Amendment No. 12 tabled by Deputy Rabbitte would require retention of 5% of the purchase price pending satisfactory completion, but there is not universal stakeholder consensus on this. I mentioned that a contract must be drawn up in future between the developers and the owners' management company, which would deal with the issue of compliance with statutory requirements and completion of common areas. We are approaching it from an another direction and probably a more practical one. To prevent potential conflicts of interest, I believe the owners' management company should have separate legal representation in the conclusion of such contracts.
Amendment No. 13 states that the owners' management company shall have separate legal representation from a different firm of solicitors. This will, I believe, protect the future interests of the unit owners of the development.
Amendment No. 22 proposes to introduce new procedures on completion of the development. It is a long and, to my mind, unnecessarily complex provision which involves parties serving notices on each other with regard to completion notices. I believe that the conditions to be included in future contracts between developers and owners' management companies together with the provisions in the Bill deal adequately with this matter. The issue of service of notice generally is dealt with elsewhere in the Bill. However, I accept Deputy Rabbitte is trying to be more prescriptive in regard to the service of notice and change of address aspects.

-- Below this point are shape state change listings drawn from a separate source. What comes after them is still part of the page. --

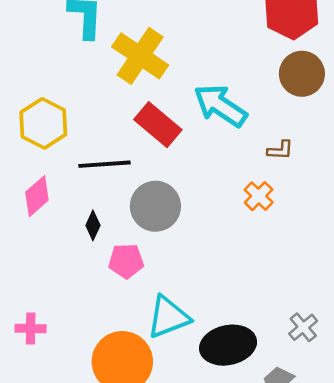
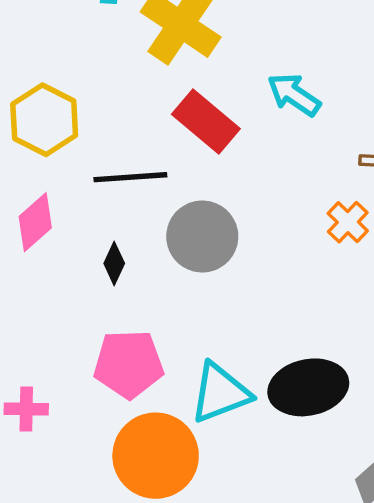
cyan arrow: (220, 106) -> (294, 95), size x0.7
pink pentagon: (126, 261) -> (129, 364), moved, size x1.4
black ellipse: (228, 345) -> (308, 387), moved

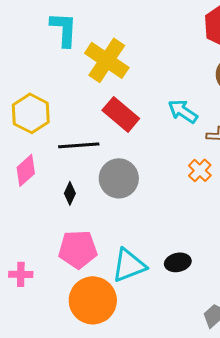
cyan arrow: (294, 95) -> (183, 111), moved
black ellipse: (308, 387) -> (178, 262), size x0.6

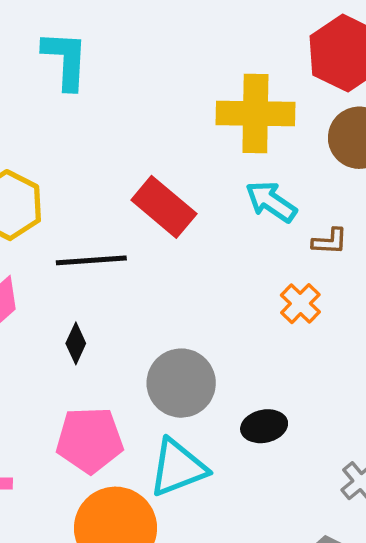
yellow cross: (107, 60) -> (255, 114), moved, turned -33
gray circle: (119, 178) -> (181, 383), moved
black ellipse: (178, 262) -> (264, 426), moved

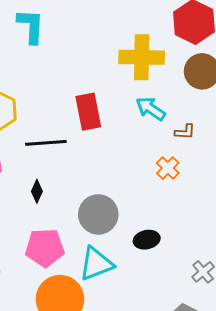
red rectangle: (164, 207) -> (88, 112), turned 39

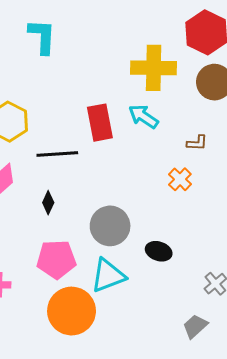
cyan arrow: (151, 109) -> (143, 117), moved
black ellipse: (147, 240) -> (159, 251), turned 30

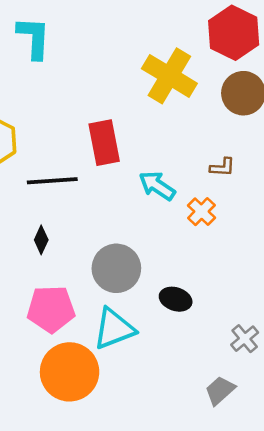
yellow cross: (154, 68) -> (169, 76), turned 30
cyan arrow: (143, 117) -> (157, 186), moved

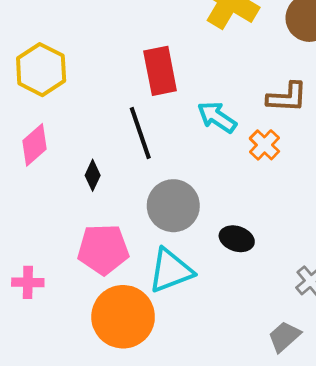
brown L-shape: (222, 167) -> (287, 97), size x1.5
black line: (52, 181) -> (140, 133), moved, turned 75

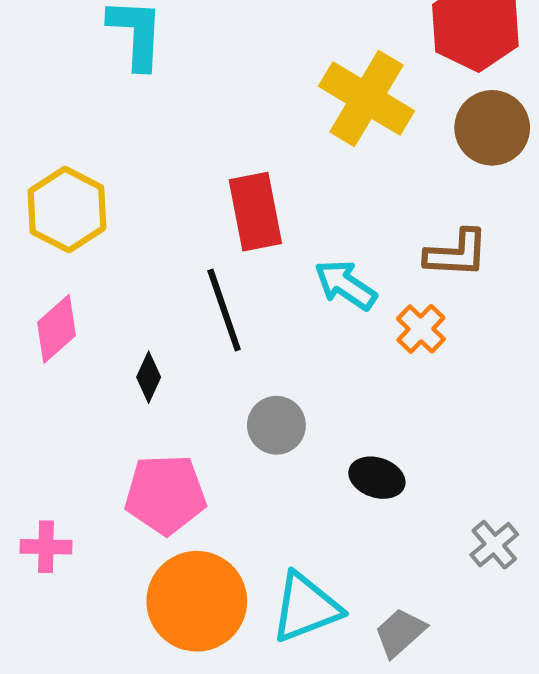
gray circle: (173, 206) -> (276, 425), size x0.7
cyan triangle: (171, 270) -> (306, 608), moved
gray trapezoid: (284, 337) -> (400, 633), moved

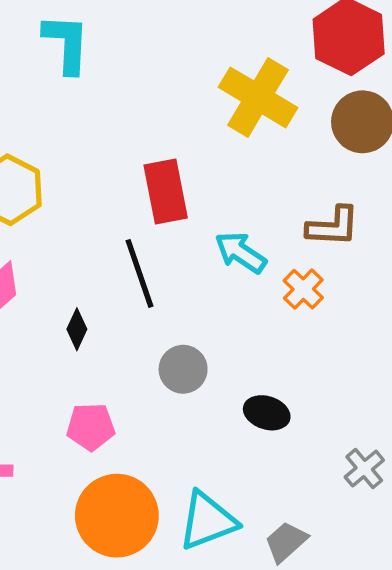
pink pentagon: (165, 494) -> (91, 427), size x0.7

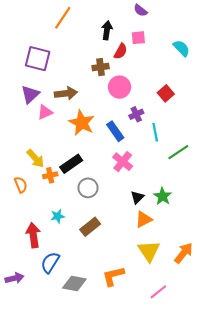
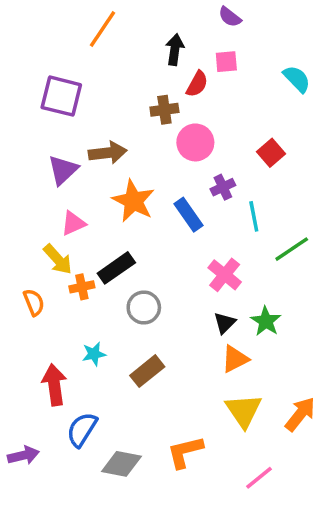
purple triangle: (30, 94) -> (63, 170), moved
pink triangle: (45, 112) -> (73, 223), moved
pink cross: (123, 162) -> (225, 275), moved

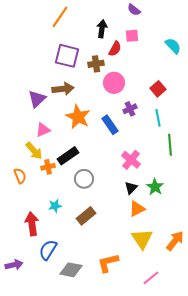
purple square: (61, 96) -> (67, 56), moved
cyan line: (254, 216) -> (158, 118), moved
green line: (292, 249) -> (170, 145), turned -60

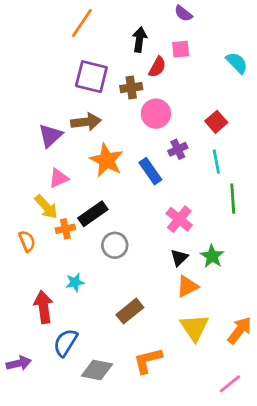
brown rectangle: (86, 216) -> (130, 311), moved
pink line: (151, 278) -> (230, 384), moved

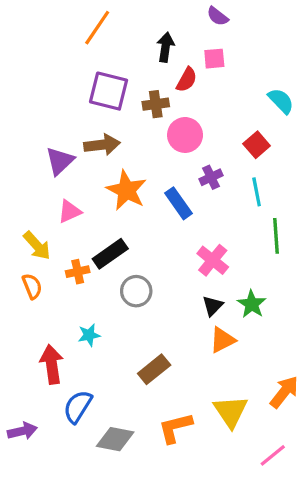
cyan semicircle: (237, 63) -> (281, 101), moved
yellow arrow: (46, 207) -> (37, 246), moved
yellow triangle: (194, 328) -> (231, 411), moved

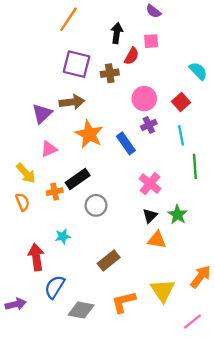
pink circle: (185, 135) -> (144, 99), moved
orange triangle: (222, 340) -> (157, 240), turned 36

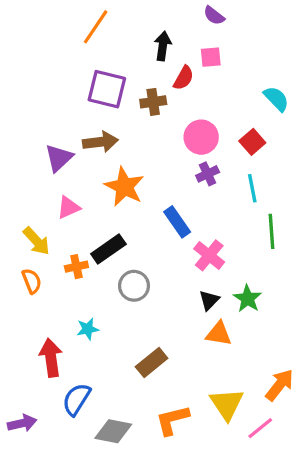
blue rectangle: (126, 143) -> (177, 222), moved
pink line: (192, 321) -> (260, 428), moved

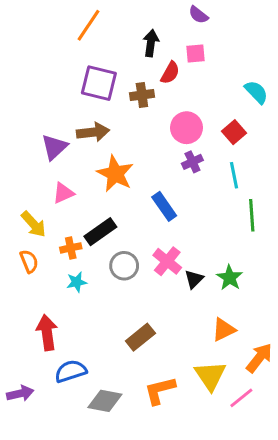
pink cross: (209, 255) -> (167, 261), moved
cyan star: (88, 329) -> (77, 282), moved
orange triangle: (219, 334) -> (224, 330), moved, turned -35
blue semicircle: (76, 399) -> (71, 371), turned 40

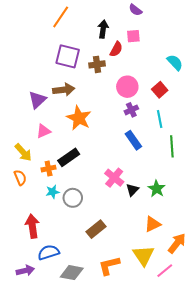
blue rectangle: (164, 206) -> (133, 140), moved
gray circle: (124, 266) -> (73, 198), moved
purple arrow: (20, 393) -> (25, 271), moved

Regarding amendment No. 23, there is no provision under the Planning and Development Acts or Building Control Acts which would permit planning authorities to require performance bonds to ensure snagging of multi-unit developments. The proposal in subsection (3) is a matter for the Department of the Environment, Heritage and Local Government and it would need to consider that with the planning authorities in the context of any future reforms.
Section 21(4) already contains provisions for the court to make an order directing the developer to complete a development in compliance with planning permission, building control standards and the terms of any contract. There is a statutory requirement to have a contract under section 3(1)(c).
Deputy Shatter raised the issue of NAMA. We checked with the Attorney General's office on whether there was any requirement to change this legislation in the context of NAMA and the existing NAMA legislation and the office advised that as far as it was concerned no issues arose. In regard to the issue of rights and responsibilities of owners' management companies that are taken over by NAMA, if NAMA becomes, as Deputy Shatter says, in effect the owner, the rights and responsibilities under existing legislation and this legislation, when passed, would accrue to NAMA. If there are any existing owners, it would be to NAMA they would go in order to enforce their rights.